China: The Cookbook has something for everyone
From drunken chicken to Sichuan-style wontons in red oil, this 650-recipe epic gathers popular and lesser-known dishes from China’s 34 provinces and 56 indigenous groups in one comprehensive book
Writing a comprehensive volume about the variety of foods consumed by 1.4 billion people is a daunting task, as husband-and-wife team Kei Lum and Diora Fong Chan admit in their new 720-page tome, China : The Cookbook.
“A gross simplification would be to say that each of China’s main areas are characterized by a distinct flavour: the north (Shandong) is salty, the east (Anhui, Jiangsu and Zhejiang) is sour, the south (Guangdong and Fujian) is delicately sweet and the west (Hunan and Sichuan) is heart-clutchingly spicy. These regions – known as the Eight Great Cuisines – enjoy the greatest prominence of all the regional culinary cuisines. In addition to these major cuisines, there are smaller regions that are shaped by their proximity to a major region, and also by the customs of any ethnic minorities inhabiting the area.”

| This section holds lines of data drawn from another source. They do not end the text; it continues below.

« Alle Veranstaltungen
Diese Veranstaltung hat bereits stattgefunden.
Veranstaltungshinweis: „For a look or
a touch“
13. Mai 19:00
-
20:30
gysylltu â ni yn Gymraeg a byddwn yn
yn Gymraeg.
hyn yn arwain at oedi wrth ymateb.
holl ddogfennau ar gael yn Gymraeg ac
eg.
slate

The 650 recipes are divided by course – appetisers and salads, soups, fish and seafood, poultry, meat, tofu and eggs, and so on – and an index listing the dishes by region would have been helpful.

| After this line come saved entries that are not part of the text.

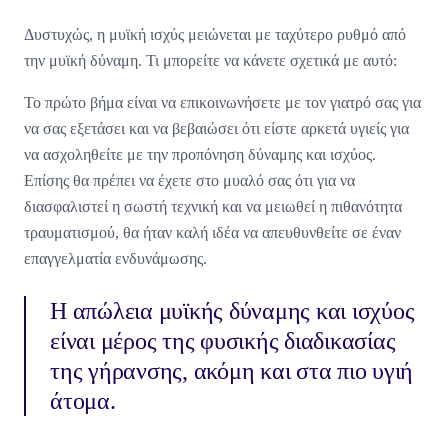
Δυστυχώς, η μυϊκή ισχύς μειώνεται με ταχύτερο ρυθμό από
την μυϊκή δύναμη. Τι μπορείτε να κάνετε σχετικά με αυτό:
Το πρώτο βήμα είναι να επικοινωνήσετε με τον γιατρό σας για
να σας εξετάσει και να βεβαιώσει ότι είστε αρκετά υγιείς για
να ασχοληθείτε με την προπόνηση δύναμης και ισχύος.
Επίσης θα πρέπει να έχετε στο μυαλό σας ότι για να
διασφαλιστεί η σωστή τεχνική και να μειωθεί η πιθανότητα
τραυματισμού, θα ήταν καλή ιδέα να απευθυνθείτε σε έναν
επαγγελματία ενδυνάμωσης.
Η απώλεια μυϊκής δύναμης και ισχύος
είναι μέρος της φυσικής διαδικασίας
της γήρανσης, ακόμη και στα πιο υγιή
άτομα.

There’s something here for everyone, however, from popular dishes to the less well-known. Recipes include drunken chicken; pork with garlic sauce; Sichuan-style wontons in red oil; Chinese herbal lamb soup; steamed flounder; pomfret with crispy bones; shrimp with spiced salt; oyster pancake; stuffed chicken with glutinous rice; deep-fried chicken cartilage; General Tso’s chicken; pork with preserved olives and dried shrimp; pork with lettuce wraps; eggplants in fragrant sauce; and rice with chicken and sausage in casserole.